# all natural Coconut scents?



## SillyKitty (Jul 9, 2013)

I'm new to soapmaking, but from what I've read any coconut scent you can find is going to be a FO and completely fake.

On the one hand I want to make all natural soap without any FO, but on the other hand I REALLY love coconut smell!

Do anyone think it would be possible to get a good coconut smell by infusing coconut meat in oil?


----------



## dagmar88 (Jul 9, 2013)

:wink: You can't have your cake and eat it too.
If you want to keep your products "as natural as possible" (not so much with lye, chemically extracted oils and EO's that often contain added aroma-chemicals) your fragrance options will be limited.
No fruits other than citrus.

Finding a true fresh coconut FO that sticks and does not morph is like trying to catch a unicorn anyway :razz:


----------



## savonierre (Jul 9, 2013)

What dagmar said.
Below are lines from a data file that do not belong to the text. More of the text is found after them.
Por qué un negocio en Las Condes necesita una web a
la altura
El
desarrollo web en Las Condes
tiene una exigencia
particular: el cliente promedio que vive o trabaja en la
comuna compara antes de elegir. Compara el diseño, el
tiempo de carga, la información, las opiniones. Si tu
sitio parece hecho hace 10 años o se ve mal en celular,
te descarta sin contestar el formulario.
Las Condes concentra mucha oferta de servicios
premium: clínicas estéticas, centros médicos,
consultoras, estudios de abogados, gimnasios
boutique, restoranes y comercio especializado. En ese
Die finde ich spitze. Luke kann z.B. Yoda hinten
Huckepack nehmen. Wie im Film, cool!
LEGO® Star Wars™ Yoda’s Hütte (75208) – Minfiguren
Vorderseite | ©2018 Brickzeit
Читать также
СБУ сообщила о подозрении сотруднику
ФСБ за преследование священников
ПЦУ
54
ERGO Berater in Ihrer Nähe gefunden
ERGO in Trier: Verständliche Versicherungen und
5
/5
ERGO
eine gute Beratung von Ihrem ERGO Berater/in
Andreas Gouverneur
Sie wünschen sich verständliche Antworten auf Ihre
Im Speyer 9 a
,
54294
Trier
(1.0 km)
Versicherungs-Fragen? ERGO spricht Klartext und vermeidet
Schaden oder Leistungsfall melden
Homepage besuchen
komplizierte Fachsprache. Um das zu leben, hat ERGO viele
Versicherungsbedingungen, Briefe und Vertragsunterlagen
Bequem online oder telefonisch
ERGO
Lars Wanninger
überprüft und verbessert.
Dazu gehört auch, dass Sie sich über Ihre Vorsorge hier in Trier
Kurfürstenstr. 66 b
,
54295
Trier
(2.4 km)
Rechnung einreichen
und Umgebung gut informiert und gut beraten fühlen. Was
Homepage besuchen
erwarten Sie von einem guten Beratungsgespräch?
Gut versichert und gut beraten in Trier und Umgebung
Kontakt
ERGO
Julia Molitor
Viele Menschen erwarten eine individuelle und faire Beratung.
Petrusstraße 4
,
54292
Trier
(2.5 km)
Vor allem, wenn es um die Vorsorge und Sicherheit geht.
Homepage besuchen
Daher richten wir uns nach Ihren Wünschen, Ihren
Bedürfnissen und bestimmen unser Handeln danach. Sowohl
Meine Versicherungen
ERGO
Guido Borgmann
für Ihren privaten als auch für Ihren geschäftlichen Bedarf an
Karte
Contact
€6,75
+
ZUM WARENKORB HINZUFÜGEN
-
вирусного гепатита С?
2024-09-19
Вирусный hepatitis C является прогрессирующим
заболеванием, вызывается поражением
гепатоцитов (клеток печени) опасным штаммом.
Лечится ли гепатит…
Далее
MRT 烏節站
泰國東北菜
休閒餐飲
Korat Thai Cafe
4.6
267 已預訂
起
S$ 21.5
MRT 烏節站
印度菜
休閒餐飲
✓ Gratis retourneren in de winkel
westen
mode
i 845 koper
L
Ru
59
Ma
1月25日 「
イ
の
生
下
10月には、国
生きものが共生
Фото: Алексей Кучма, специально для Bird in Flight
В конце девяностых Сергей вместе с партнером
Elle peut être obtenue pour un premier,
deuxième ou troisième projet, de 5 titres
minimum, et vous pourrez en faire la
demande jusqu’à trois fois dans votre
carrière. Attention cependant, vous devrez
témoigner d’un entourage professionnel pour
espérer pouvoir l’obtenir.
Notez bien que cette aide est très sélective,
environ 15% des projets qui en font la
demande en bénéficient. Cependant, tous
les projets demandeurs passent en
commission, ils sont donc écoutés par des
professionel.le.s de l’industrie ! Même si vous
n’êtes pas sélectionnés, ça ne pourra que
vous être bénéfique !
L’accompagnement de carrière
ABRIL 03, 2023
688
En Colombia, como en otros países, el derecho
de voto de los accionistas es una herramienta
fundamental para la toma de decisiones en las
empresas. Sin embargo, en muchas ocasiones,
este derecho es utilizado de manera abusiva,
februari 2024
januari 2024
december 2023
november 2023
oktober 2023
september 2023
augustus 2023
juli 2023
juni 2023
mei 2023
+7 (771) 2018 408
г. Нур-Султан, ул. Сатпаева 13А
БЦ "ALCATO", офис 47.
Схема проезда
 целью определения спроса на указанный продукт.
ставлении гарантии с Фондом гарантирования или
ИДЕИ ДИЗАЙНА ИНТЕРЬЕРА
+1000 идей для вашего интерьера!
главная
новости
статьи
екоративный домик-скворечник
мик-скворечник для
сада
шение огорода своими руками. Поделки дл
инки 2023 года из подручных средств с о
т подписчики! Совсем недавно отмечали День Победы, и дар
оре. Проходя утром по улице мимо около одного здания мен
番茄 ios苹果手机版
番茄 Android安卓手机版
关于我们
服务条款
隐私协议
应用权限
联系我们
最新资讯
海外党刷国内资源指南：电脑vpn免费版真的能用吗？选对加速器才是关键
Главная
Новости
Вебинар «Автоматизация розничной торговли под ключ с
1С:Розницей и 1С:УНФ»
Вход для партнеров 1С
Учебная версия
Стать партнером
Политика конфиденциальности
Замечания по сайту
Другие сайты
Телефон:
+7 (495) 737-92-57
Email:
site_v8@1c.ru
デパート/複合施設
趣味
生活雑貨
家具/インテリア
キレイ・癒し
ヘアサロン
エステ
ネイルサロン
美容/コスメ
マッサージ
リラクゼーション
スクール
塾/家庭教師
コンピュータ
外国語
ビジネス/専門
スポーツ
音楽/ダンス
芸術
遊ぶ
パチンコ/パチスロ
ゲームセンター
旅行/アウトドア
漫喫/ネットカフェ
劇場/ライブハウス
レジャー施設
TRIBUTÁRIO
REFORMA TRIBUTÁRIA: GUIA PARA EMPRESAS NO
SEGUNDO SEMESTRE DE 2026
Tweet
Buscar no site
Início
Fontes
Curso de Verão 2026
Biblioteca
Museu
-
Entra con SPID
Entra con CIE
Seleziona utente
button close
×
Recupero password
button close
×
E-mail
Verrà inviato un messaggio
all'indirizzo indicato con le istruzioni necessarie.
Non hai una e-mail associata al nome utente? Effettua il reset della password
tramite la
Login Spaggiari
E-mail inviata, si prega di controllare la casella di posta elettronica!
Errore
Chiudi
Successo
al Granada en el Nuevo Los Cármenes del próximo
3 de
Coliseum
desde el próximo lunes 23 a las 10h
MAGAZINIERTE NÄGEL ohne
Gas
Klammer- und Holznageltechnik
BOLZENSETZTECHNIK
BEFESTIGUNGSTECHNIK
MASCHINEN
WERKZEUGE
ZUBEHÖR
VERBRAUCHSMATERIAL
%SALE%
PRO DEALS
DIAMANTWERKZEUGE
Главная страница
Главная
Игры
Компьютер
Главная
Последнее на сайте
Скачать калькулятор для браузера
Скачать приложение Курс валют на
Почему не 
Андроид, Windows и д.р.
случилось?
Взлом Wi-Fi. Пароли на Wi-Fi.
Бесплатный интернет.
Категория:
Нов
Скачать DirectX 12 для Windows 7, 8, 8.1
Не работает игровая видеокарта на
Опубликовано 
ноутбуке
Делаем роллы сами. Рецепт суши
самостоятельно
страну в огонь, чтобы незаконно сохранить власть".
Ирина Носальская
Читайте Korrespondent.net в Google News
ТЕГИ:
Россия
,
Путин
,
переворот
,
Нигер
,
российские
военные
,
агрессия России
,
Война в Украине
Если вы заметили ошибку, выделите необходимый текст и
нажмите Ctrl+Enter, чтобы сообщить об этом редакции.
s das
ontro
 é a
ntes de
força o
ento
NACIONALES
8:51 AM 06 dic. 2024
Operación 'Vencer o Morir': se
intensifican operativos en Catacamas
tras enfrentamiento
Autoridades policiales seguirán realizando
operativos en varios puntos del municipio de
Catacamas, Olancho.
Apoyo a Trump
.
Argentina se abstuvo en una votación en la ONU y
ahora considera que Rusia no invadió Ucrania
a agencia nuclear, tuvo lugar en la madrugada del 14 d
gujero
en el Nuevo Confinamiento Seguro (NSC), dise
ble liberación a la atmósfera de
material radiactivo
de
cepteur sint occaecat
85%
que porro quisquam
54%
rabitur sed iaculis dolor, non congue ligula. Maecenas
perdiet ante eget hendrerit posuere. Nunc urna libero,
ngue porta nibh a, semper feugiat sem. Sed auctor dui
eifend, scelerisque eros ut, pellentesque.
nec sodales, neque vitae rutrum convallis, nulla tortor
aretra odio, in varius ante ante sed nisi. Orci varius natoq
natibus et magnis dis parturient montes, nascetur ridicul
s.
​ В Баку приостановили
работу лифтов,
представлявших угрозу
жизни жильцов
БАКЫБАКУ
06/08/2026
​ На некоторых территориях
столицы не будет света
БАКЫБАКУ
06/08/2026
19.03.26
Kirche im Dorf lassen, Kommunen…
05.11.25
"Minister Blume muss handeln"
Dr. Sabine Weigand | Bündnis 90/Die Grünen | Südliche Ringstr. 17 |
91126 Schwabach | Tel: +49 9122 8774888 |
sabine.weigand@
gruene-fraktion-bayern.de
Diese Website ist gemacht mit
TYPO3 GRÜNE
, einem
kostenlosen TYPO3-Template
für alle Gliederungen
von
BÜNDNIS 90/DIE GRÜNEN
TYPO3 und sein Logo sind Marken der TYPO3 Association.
It is next door to impossible to find a true Coconut fragrance, ime.


----------



## green soap (Jul 9, 2013)

Not easy for soap, but you can make a wonderfully coconut scented lotion bar using unrefined coconut oil as one of the oils.  Make sure the cocoa butter is deodorized if you use CB, otherwise it will overwhelm the coconut scent.


----------